We’ve all been there. You are camped out on your couch with your laptop, Facebooking (yes, this is actually an accepted verb now!) with your friends and family when you get the low battery signal, warning you that you have 20 minutes of power left. Or you are on a long plane flight, trying to watch a movie to pass the time, and are three quarters of the way through an exciting action thriller when you realize the low-battery signal on your tablet came on awhile ago and you won’t get to see the end of your movie. How does the conflict get resolved? Does the villain get caught? Now you are going to have to wait to find out. Frustrating indeed!

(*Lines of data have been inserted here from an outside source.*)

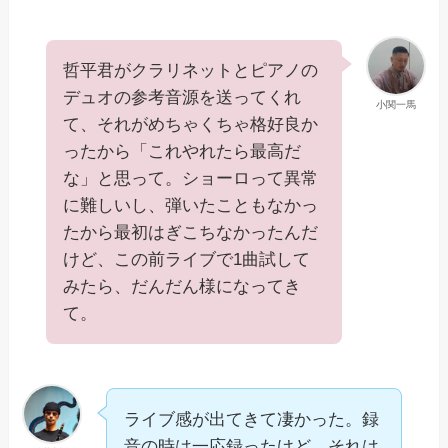
哲平君がクラリネットとピアノの
デュオの参考音源を送ってくれ
小関一馬
て、それがめちゃくちゃ格好良か
ったから「これやれたら最高だ
な」と思って。ショーロって異常
に難しいし、弾いたこともなかっ
たから最初はぎこちなかったんだ
けど、この前ライブで1曲試して
みたら、だんだん様になってき
て。
ライブ感が出てきて凄かった。録
音の時は一応録ったけど、それは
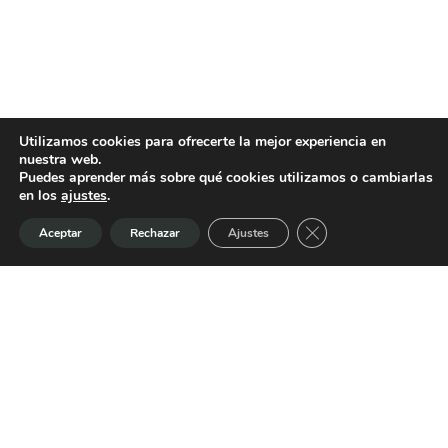
Utilizamos cookies para ofrecerte la mejor experiencia en
nuestra web.
DERECHO BANCARIO
Puedes aprender más sobre qué cookies utilizamos o cambiarlas
en los
ajustes
.
Defensa frente a abusos
Cerrar el banner de 
Aceptar
Rechazar
Ajustes
financieros y
reclamaciones contra
entidades
Bufete Picazo ofrece asesoramiento
integral en Derecho Bancario,
analizando cada contrato y cada
situación para detectar posibles
irregularidades, cláusulas abusivas o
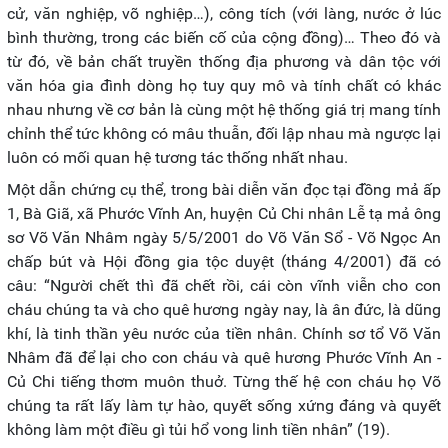
cử, văn nghiệp, võ nghiệp…), công tích (với làng, nước ở lúc
bình thường, trong các biến cố của cộng đồng)… Theo đó và
từ đó, về bản chất truyền thống địa phương và dân tộc với
văn hóa gia đình dòng họ tuy quy mô và tính chất có khác
nhau nhưng về cơ bản là cùng một hệ thống giá trị mang tính
chỉnh thể tức không có mâu thuẫn, đối lập nhau mà ngược lại
luôn có mối quan hệ tương tác thống nhất nhau.
Một dẫn chứng cụ thể, trong bài diễn văn đọc tại đồng mả ấp
1, Bà Giã, xã Phước Vĩnh An, huyện Củ Chi nhân Lễ tạ mả ông
sơ Võ Văn Nhâm ngày 5/5/2001 do Võ Văn Sổ - Võ Ngọc An
chấp bút và Hội đồng gia tộc duyệt (tháng 4/2001) đã có
câu: “Người chết thì đã chết rồi, cái còn vĩnh viễn cho con
cháu chúng ta và cho quê hương ngày nay, là ân đức, là dũng
khí, là tinh thần yêu nước của tiền nhân. Chính sơ tổ Võ Văn
Nhâm đã để lại cho con cháu và quê hương Phước Vĩnh An -
Củ Chi tiếng thơm muôn thuở. Từng thế hệ con cháu họ Võ
chúng ta rất lấy làm tự hào, quyết sống xứng đáng và quyết
không làm một điều gì tủi hổ vong linh tiền nhân” (19).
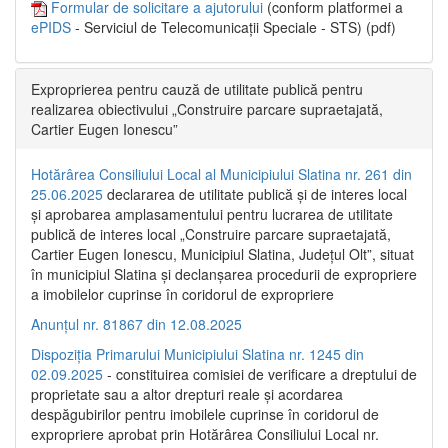
Formular de solicitare a ajutorului
(conform platformei a
ePIDS
- Serviciul de Telecomunicații Speciale - STS) (pdf)
Exproprierea pentru cauză de utilitate publică pentru
realizarea obiectivului „Construire parcare supraetajată,
Cartier Eugen Ionescu”
Hotărârea Consiliului Local al Municipiului Slatina nr. 261 din
25.06.2025
declararea de utilitate publică și de interes local
și aprobarea amplasamentului pentru lucrarea de utilitate
publică de interes local „Construire parcare supraetajată,
Cartier Eugen Ionescu, Municipiul Slatina, Județul Olt”, situat
în municipiul Slatina și declanșarea procedurii de expropriere
a imobilelor cuprinse în coridorul de expropriere
Anunțul nr. 81867 din 12.08.2025
Dispoziția Primarului Municipiului Slatina nr. 1245 din
02.09.2025
- constituirea comisiei de verificare a dreptului de
proprietate sau a altor drepturi reale și acordarea
despăgubirilor pentru imobilele cuprinse în coridorul de
expropriere aprobat prin Hotărârea Consiliului Local nr.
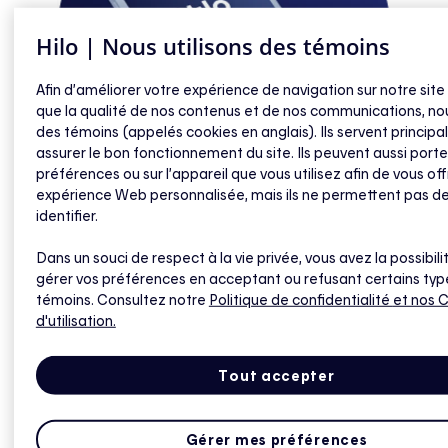
Hilo | Nous utilisons des témoins
Afin d’améliorer votre expérience de navigation sur notre site
que la qualité de nos contenus et de nos communications, nou
des témoins (appelés cookies en anglais). Ils servent princip
assurer le bon fonctionnement du site. Ils peuvent aussi porte
préférences ou sur l’appareil que vous utilisez afin de vous off
expérience Web personnalisée, mais ils ne permettent pas d
identifier.
1. Trouvez votre code
Dans un souci de respect à la vie privée, vous avez la possibili
gérer vos préférences en acceptant ou refusant certains typ
Votre code vous a été envoyé par
témoins. Consultez notre
Politique de confidentialité
et nos 
d'utilisation.
courriel. Il est également disponible
dans l’appli Hilo.
Tout accepter
Gérer mes préférences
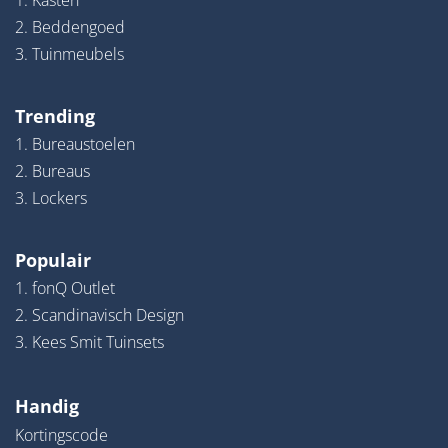
1. Kasten
2. Beddengoed
3. Tuinmeubels
Trending
1. Bureaustoelen
2. Bureaus
3. Lockers
Populair
1. fonQ Outlet
2. Scandinavisch Design
3. Kees Smit Tuinsets
Handig
Kortingscode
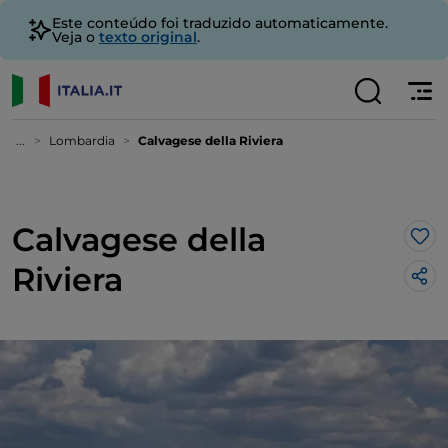
Este conteúdo foi traduzido automaticamente.
Veja o
texto original
.
...
Lombardia
Calvagese della Riviera
Calvagese della
Gos
Riviera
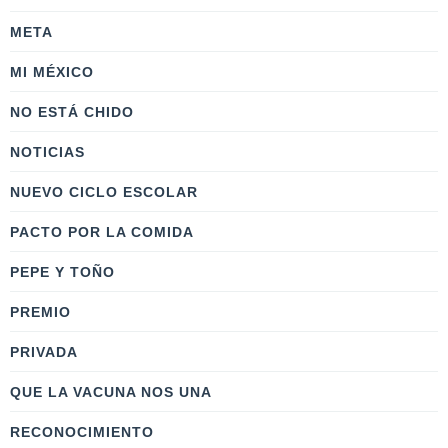
META
MI MÉXICO
NO ESTÁ CHIDO
NOTICIAS
NUEVO CICLO ESCOLAR
PACTO POR LA COMIDA
PEPE Y TOÑO
PREMIO
PRIVADA
QUE LA VACUNA NOS UNA
RECONOCIMIENTO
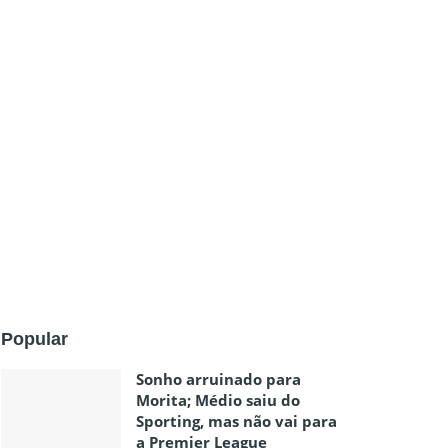
Popular
Sonho arruinado para
Morita; Médio saiu do
Sporting, mas não vai para
a Premier League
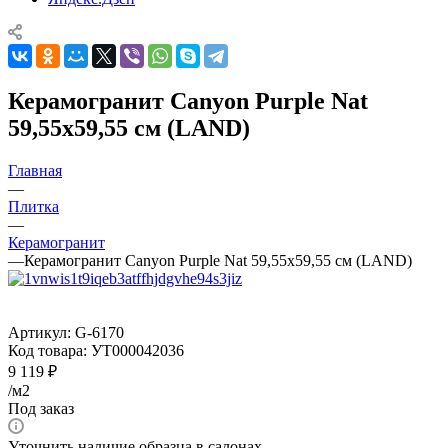
Керамогранит Canyon Purple Nat
59,55x59,55 см (LAND)
Главная
—
Плитка
—
Керамогранит
—
Керамогранит Canyon Purple Nat 59,55x59,55 см (LAND)
Артикул:
G-6170
Код товара:
УТ000042036
9 119
₽
/м2
Под заказ
Уточнить наличие образца в салонах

Today’s society is very mobile and with this desire for mobility comes an increasing need for portable energy sources. Batteries allow us to generate electricity when and where we need it. As our need for portable energy continues to grow, so too does the demand for better battery technology. Some devices such as portable electronics and power tools use very small batteries and others, such as hybrid vehicles, use much larger batteries. The individual requirements (potential, capacity, discharge rate, etc.) vary with the intended use.

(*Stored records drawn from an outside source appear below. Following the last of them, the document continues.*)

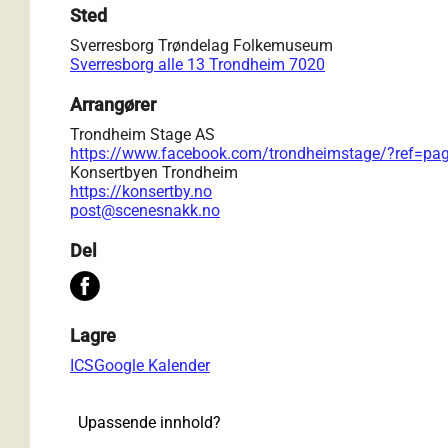
Sted
Sverresborg Trøndelag Folkemuseum
Sverresborg alle 13 Trondheim 7020
Arrangører
Trondheim Stage AS
https://www.facebook.com/trondheimstage/?ref=pag
Konsertbyen Trondheim
https://konsertby.no
post@scenesnakk.no
Del
Lagre
ICS
Google Kalender
Upassende innhold?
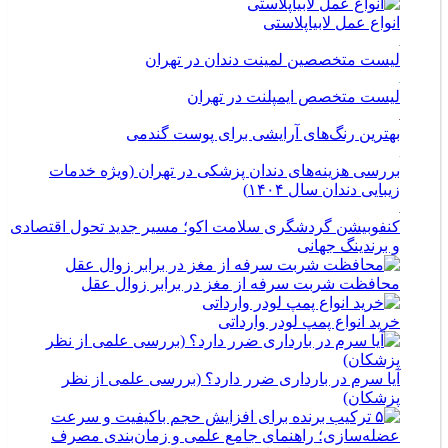
انواع عمل لابیاپلاستی
لیست متخصصین لمینت دندان در تهران
لیست متخصص ایمپلنت در تهران
بهترین رنگ‌های آرایشی برای پوست گندمی
بررسی هزینه‌های دندان پزشکی در تهران (ویژه خدمات
زیبایی دندان سال ۱۴۰۴)
کنفوبیشن گردشگری سلامت اکو؛ مسیر جدید تحول اقتصادی
و برندینگ جهانی
محافظت شربت سرفه از مغز در برابر زوال عقل
خرید انواع پمپ لودر وارداتی
آیا سرم در بارداری ضرر دارد؟ (بررسی علمی از نظر
پزشکان)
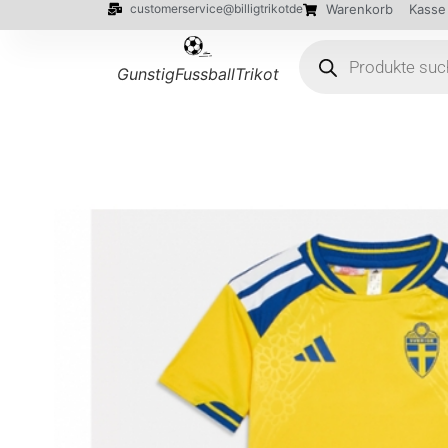
customerservice@billigtrikotde
Warenkorb
Kasse
GunstigFussballTrikot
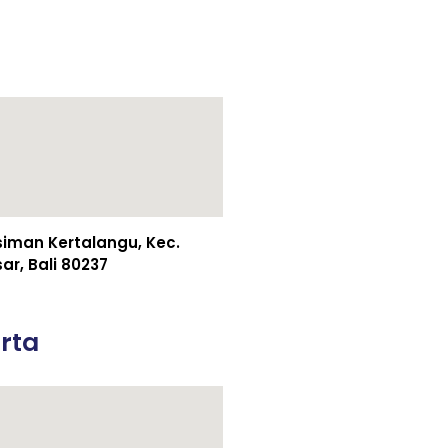
esiman Kertalangu, Kec.
r, Bali 80237
rta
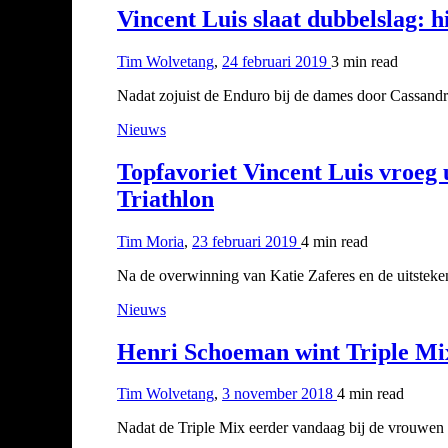
Vincent Luis slaat dubbelslag: 
Tim Wolvetang
,
24 februari 2019
3 min
read
Nadat zojuist de Enduro bij de dames door Cassand
Nieuws
Topfavoriet Vincent Luis vroeg
Triathlon
Tim Moria
,
23 februari 2019
4 min
read
Na de overwinning van Katie Zaferes en de uitstek
Nieuws
Henri Schoeman wint Triple Mix
Tim Wolvetang
,
3 november 2018
4 min
read
Nadat de Triple Mix eerder vandaag bij de vrouwe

Disposable batteries provide safe, inexpensive power for all your electrical devices which cannot be tied down with a power cord. However, the chemical reaction that takes place inside the battery has a limited lifetime and cannot be reversed which means the battery cannot be recharged and reused. As the chemicals are depleted, the battery’s power dwindles until it eventually fails. Therefore, their ultimate flaw…they are disposable.
In response to the limitations of disposable batteries, rechargeable batteries were developed. Rechargeable batteries have gone through a number of design iterations to address power output, safety, cost and environmental impact and the lithium-ion battery design has become the most popular for its ability to address those considerations.

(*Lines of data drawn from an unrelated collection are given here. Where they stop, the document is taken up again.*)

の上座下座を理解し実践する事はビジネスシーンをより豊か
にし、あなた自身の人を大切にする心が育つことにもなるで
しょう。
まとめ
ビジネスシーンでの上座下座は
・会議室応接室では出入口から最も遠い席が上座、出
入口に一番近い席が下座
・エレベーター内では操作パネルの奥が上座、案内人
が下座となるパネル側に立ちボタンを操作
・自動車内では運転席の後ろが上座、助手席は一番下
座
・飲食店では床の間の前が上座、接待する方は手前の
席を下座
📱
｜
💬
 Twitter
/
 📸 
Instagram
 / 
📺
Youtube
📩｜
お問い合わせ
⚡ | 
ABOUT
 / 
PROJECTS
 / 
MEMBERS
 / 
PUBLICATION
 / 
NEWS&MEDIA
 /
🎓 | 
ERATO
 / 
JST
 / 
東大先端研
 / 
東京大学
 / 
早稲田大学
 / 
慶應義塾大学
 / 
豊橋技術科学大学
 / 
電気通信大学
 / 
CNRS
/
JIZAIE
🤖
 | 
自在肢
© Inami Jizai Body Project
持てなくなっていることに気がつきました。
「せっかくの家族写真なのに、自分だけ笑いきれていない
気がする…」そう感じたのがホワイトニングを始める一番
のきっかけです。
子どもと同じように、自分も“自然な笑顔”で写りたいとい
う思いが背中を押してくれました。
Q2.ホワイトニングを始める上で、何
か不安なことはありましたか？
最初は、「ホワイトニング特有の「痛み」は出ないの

Challenges of Lithium-Ion Battery Technology
Lithium-ion batteries have widely replaced nickel metal-hydride batteries in a number of applications. They possess a high energy density which allows them to produce the same or greater output voltage as a lead acid battery, but in a smaller, lighter weight package. The batteries have no significant memory effects and lose minimal charge when not in use. With proper handling and use, lithium ion batteries will last several years before needing replacement.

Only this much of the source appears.